This was a stirring moment from right at the beginning of Obama's remarks, when he reflected on the attempted murder of former Arizona representative Gabrielle Giffords in 2011. Giffords was in attendance at the press conference, and when Obama pointed out her presence, she was met with a heartfelt ovation from the assembled crowd.
2. "This room, right here, there are a lot of stories. And a lot of heartache. There's a lot of resilience, a lot of strength, but there's also a lot of pain. And this is just a small sample."
As Obama detailed, some 30,000 Americans each year lose their lives to gun violence — a positively staggering and depressing statistic. The United States leads the world in annual gun deaths by a wide, wide margin.
3. "We are the only country on Earth that sees mass violence erupt with this kind of frequency. It doesn't happen in other countries. It's not even close. And like I said, somehow, we become numb to it, and we start thinking that this is normal. And instead of thinking about how to solve the problem, this has become one of our most partisan, polarized debates."
If there's any commonality to every incident in which Obama has had to speak to the nation about gun control, it's the sound of fatigue, emotional drain, and quiet anger. But in that reaction, you see the numbness he's talking about ― the more these awful incidents happen, the less it feels like there are tangible ways to solve the problem. That's as much the thrust of Obama's early remarks as anything ― trying to shake off a sense of communal apathy, and rally support for what's actually a very popular policy proposal.
4. "Anybody in the business of selling firearms must get a license and perform background checks, or be subject to criminal prosecution. It doesn’t matter whether you’re doing it over the Internet or at a gun show. Doesn’t matter where you do it, but what you do."
This is the core aim of Obama's planned executive orders: to tighten or even close loopholes that allow private gun sellers and buyers to skirt the background check system.
5. "We’re working with advocates to protect victims of domestic abuse from gun violence, when too often, people are not getting the protection that they need."
The president didn't limit his remarks to any one particular form of gun violence. His speech wasn't just about mass shootings, but also the myriad other ways that guns impact people's lives.
6. "We’re gonna do more to help those suffering from mental illness get the help that they need. So high-profile mass shootings tend to shine a light on those few mentally unstable people who inflict harm on others, but the truth is that nearly two in three gun deaths are suicides. So a lot of our work is to prevent people from hurting themselves."
Obama's figure is spot-on here. By far, the biggest cause of gun deaths in the United States is suicide. It's a staggering public health crisis that needs a lot more attention in the conversation than it often gets.
7. "Second Amendment rights are important, but there are other rights that we care about as well, and we have to balance them. Because our right to worship freely and safely ― that right was denied to Christians in Charleston, South Carolina.
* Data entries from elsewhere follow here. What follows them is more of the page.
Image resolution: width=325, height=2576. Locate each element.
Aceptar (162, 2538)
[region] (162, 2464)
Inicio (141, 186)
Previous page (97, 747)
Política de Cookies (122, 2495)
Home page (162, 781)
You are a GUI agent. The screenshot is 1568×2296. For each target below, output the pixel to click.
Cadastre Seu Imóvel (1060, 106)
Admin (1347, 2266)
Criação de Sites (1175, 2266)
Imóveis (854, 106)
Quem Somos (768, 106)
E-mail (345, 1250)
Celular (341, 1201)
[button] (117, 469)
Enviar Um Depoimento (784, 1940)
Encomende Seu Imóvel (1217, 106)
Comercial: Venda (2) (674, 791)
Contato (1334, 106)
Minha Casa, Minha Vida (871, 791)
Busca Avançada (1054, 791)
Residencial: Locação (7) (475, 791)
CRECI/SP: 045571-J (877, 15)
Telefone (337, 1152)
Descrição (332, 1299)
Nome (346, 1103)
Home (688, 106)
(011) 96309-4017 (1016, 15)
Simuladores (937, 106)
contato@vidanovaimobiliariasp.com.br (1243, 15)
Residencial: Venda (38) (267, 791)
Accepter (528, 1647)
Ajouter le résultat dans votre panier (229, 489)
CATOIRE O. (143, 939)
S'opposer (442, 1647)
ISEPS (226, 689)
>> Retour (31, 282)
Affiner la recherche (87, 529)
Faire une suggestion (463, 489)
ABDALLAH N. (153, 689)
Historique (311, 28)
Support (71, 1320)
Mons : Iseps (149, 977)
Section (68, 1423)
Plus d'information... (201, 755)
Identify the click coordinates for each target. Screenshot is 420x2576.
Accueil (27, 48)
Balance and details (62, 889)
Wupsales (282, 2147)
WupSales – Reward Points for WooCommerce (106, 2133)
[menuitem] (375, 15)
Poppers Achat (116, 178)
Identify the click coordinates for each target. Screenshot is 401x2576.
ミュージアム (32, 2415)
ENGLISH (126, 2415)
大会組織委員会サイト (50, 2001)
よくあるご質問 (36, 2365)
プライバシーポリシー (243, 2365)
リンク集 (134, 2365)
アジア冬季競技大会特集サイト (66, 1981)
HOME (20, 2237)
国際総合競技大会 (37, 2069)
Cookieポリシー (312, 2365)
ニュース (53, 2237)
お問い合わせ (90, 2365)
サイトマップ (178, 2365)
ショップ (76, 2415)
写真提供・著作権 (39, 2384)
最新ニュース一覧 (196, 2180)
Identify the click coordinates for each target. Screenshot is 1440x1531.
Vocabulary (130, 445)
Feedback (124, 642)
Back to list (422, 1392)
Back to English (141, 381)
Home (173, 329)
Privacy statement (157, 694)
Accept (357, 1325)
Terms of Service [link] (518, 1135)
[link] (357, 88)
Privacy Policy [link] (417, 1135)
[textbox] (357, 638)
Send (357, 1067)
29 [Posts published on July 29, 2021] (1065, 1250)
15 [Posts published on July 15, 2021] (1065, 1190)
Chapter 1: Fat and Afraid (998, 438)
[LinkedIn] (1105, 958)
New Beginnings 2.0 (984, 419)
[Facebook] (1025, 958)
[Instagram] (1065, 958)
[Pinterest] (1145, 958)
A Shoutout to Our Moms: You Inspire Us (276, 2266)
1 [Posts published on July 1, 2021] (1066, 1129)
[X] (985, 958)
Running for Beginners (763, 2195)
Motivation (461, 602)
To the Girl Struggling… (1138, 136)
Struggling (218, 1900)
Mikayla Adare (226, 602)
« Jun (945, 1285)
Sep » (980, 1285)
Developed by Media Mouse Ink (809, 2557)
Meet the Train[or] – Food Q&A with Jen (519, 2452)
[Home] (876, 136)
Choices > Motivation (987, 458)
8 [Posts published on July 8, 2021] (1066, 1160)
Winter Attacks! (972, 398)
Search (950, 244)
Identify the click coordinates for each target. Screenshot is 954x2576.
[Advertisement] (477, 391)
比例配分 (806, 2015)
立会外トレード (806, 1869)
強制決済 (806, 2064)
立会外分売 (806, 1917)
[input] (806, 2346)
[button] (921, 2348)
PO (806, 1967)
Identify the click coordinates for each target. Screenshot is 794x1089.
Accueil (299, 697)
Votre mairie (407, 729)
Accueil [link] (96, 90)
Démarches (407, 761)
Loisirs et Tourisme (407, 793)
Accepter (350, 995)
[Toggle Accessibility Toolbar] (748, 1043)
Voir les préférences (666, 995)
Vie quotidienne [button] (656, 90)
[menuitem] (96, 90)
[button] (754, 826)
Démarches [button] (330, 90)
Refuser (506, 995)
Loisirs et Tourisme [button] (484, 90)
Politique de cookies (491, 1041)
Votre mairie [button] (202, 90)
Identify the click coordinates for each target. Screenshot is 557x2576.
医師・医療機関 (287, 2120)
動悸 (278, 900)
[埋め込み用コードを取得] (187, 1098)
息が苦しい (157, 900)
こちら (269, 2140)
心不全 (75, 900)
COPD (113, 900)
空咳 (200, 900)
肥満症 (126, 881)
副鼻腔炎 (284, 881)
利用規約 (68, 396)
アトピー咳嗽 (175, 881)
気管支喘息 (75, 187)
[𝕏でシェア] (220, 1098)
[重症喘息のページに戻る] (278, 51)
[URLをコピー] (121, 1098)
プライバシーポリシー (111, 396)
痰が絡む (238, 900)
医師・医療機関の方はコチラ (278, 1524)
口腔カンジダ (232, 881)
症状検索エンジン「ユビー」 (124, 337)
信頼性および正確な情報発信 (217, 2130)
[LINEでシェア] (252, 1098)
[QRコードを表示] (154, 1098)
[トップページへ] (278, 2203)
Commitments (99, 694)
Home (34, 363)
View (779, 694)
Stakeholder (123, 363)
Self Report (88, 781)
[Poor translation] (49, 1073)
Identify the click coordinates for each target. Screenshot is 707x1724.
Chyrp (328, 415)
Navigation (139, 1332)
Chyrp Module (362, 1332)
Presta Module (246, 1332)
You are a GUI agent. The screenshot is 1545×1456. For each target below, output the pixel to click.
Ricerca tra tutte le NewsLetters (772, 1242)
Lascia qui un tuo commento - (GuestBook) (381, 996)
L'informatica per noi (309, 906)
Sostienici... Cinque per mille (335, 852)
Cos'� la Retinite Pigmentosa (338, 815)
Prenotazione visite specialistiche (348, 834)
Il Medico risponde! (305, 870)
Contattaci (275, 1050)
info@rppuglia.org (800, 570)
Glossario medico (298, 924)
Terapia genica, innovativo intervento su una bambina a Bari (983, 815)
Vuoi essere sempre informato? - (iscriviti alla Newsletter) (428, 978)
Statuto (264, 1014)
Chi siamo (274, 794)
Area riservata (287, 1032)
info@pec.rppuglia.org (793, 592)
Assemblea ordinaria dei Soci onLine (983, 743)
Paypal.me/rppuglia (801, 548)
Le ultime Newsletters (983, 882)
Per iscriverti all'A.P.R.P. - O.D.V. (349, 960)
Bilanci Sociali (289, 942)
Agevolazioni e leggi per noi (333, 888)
And that was denied Jews in Kansas City. And that was denied Muslims in Chapel Hill, and Sikhs in Oak Creek. They have rights too."
Obama's shout-out to free, safe religious worship may have been aimed at more conservative circles ― invoking the importance of religious freedom and all that ― as well as progressive ones. He's highlighting high-profile attacks against a number of marginalized, targeted groups.
8. "First-graders. And from every family who could never imagine that their loved ones would be taken by a bullet from a gun. Every time I think about those kids, it gets me mad. And by the way, it happens on the streets of Chicago every day."
This was undoubtedly the most emotional line of the speech. Obama visibly wiped away some tears as he spoke about the countless children who've lost their lives through gun violence in recent years, from Newtown, Connecticut to the streets of his hometown of Chicago.